A: If you are hypersensitive to prescribed medication, you should not use it. If you have an active infection, you should not have a screening test or implant until the infection has resolved. You should not receive TDD Therapy if you have a body size that is too small to hold the implantable pump.
Q: What do I need to know if I am using targeted drug delivery?
A: All patients and caregivers should receive information on the risks of the treatment. Your doctor should give you information of the signs and symptoms of receiving too much or too little medication (overdose or withdrawal) and what to do if you notice those symptoms.
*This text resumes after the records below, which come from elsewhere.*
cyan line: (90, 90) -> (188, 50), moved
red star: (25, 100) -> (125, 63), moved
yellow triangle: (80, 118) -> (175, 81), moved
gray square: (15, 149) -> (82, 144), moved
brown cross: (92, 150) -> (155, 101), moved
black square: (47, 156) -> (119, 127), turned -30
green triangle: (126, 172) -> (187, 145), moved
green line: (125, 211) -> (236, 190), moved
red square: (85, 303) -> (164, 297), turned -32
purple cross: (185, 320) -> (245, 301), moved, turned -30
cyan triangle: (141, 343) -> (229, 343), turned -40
Q: What can I do to prevent medication withdrawal or abrupt interruption of medication?
A: It is very important that you not miss refill appointments. If you plan to travel let your doctor know so that your refill can be scheduled so that you don’t run out of medication. If you are hospitalized for any reason near the time of your refill, you or your caregiver should let your doctor know before the refill date so that arrangements can be made to refill your pump. Not all hospitals have doctors that can refill pumps, so let your doctor know as soon as possible if it is near your refill date. You should be aware of what your pump alarms sound like. If you hear an alarm, contact your doctor immediately.
Q: What are the potential pump and catheter implant procedure complications?
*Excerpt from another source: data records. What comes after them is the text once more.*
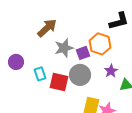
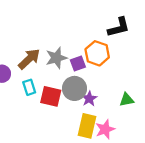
brown arrow: (47, 28) -> (29, 59), moved
purple star: (111, 71) -> (89, 99), moved

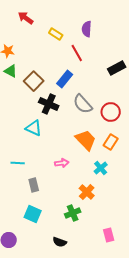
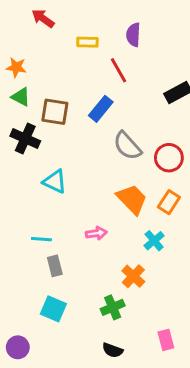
yellow rectangle: (56, 34) -> (87, 42), turned -32
brown square: (34, 81) -> (55, 112), turned -36
black cross: (49, 104) -> (25, 138), moved
cyan line: (18, 163) -> (41, 239), moved
black semicircle: (60, 242) -> (113, 350), moved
A: The implanted pump and catheter are placed under the skin of the abdomen during a surgery. Some complications that you may experience with the implant surgery include infection, meningitis (infection of the lining of the brain and central nervous system), spinal fluid leak, paralysis, headache, swelling, bleeding, and bruising.
Q: What are the potential pump and catheter complications that can occur after implant?
A: Once the infusion system (the pump and the catheter) is implanted, device complications may occur that may require surgery to remove or replace the pump, catheter or catheter fragment. Some of these device complications may impact the flow of medication delivered, which may cause symptoms of overdose or withdrawal of prescribed medication.
Possible complications include an internal component failure which may result in a loss of therapy, or an inability to program the pump. The pump, catheter or catheter fragment could migrate within the body or erode through the skin. Tissue or an inflammatory mass may form at the tip of the catheter in the intrathecal space and may cause a loss of therapy or neurological impairment including paralysis. The catheter could leak, tear or become disconnected resulting in delivery of medication into the area under the skin where the pump is implanted and/or along the catheter path. The catheter could kink or become blocked resulting in no delivery of medication. The pump could stop because the battery has run out or because of a problem with one or more of its inner parts. Errors in locating the pump during the refill procedure can result in symptoms of overdose that may be serious or life-threatening.
Q: Can I undergo Magnetic Resonance Imaging (MRI) testing?
A: Under certain conditions, an MRI can be conducted with the pump. Always inform your doctor that you have an implanted infusion system before any medical or diagnostic procedure such as MRI or diathermy. Please ask your doctor to determine if the MRI scan can be used with the pump. The MRI will cause your pump to temporarily stop, which will suspend drug delivery during the MRI. The pump should resume normal operation and drug delivery after the MRI is complete. Your pump may also temporarily sound an alarm during the scan; the alarm should stop at the conclusion of the scan. Following your MRI, your doctor should check your pump to confirm that it is working properly.